According to a story from Newswise, a team of scientists and researchers have recently completed research that managed to reveal the genetic nature of the unusual rare disease neuromyelitis optica.
Using large scale DNA analysis, the team was able to discover a genetic mutation that is associated with the condition. This improved understanding of the disease could help in the development of new treatments.
Neuromyelitis optica, which is also known as Devic’s syndrome, is a condition that causes inflammation and demyelination that affects both the spine and the optic nerve. In some cases, the cause has been determined to be autoimmune, in which the immune system mistakenly attacks part of the body, but the origin of other cases had previously been a mystery.
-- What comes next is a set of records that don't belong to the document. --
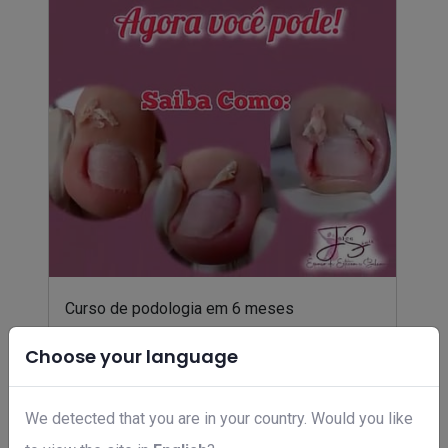
Curso de podologia em 6 meses
R$ 49,00
Choose your language
We detected that you are in your country. Would you like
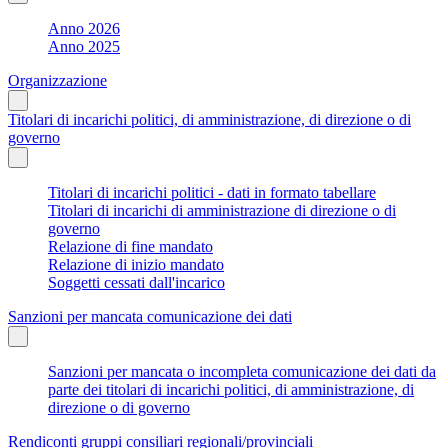
Anno 2026
Anno 2025
Organizzazione
Titolari di incarichi politici, di amministrazione, di direzione o di
governo
Titolari di incarichi politici - dati in formato tabellare
Titolari di incarichi di amministrazione di direzione o di
governo
Relazione di fine mandato
Relazione di inizio mandato
Soggetti cessati dall'incarico
Sanzioni per mancata comunicazione dei dati
Sanzioni per mancata o incompleta comunicazione dei dati da
parte dei titolari di incarichi politici, di amministrazione, di
direzione o di governo
Rendiconti gruppi consiliari regionali/provinciali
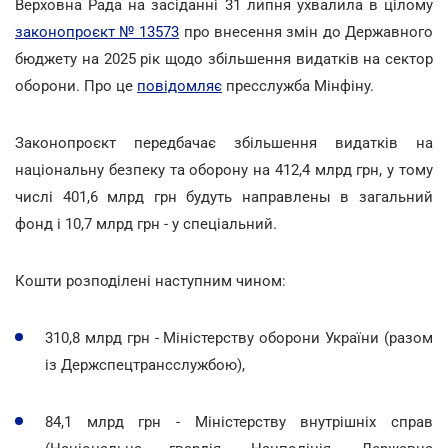
Верховна Рада на засіданні 31 липня ухвалила в цілому
законопроєкт № 13573
про внесення змін до Державного
бюджету на 2025 рік щодо збільшення видатків на сектор
оборони. Про це
повідомляє
пресслужба Мінфіну.
Законопроєкт передбачає збільшення видатків на
національну безпеку та оборону на 412,4 млрд грн, у тому
числі 401,6 млрд грн будуть направлены в загальний
фонд і 10,7 млрд грн - у спеціальний.
Кошти розподілені наступним чином:
310,8 млрд грн - Міністерству оборони України (разом
із Держспецтрансслужбою),
84,1 млрд грн - Міністерству внутрішніх справ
The symptoms most commonly associated with neuromyelitis optica are blindness and loss of spinal cord functionality, causing paralysis. Other symptoms include muscle weakness, reduced touch sensation, and incontinence. Neuromyelitis optica often appears alongside a variety of conditions, such as certain viral infections and exposure to certain drugs. The disease is similar to multiple sclerosis in some ways, but lesions on the brain differ in comparison when they appear. Treatment plans include corticosteroids, and is primarily symptomatic. To learn more about neuromyelitis optica, click here.
The study utilized genetic data from a total of 1,200 patients. The success of this approach suggests that drawing from a larger pool of genomic material could be beneficial for researching other diseases that have yet to be evaluated. The study was first published in the journal Nature Communications, and identified a certain variant in a complement component gene that increased the likelihood of developing neuromyelitis optica.
Essentially, this variant produces a protein that attaches to antibodies. With it, the antibody can damage anything that the antibody attaches to. In neuromyelitis optica, these antibodies attach to the parts of the nervous system and cause the inflammation and destruction of myelin that follows.
There have been previous studies that have examined the genetic basis of this condition, and in a way this most recent study has helped better clarify the data from prior research, which has typically involved a smaller pool of genetic data.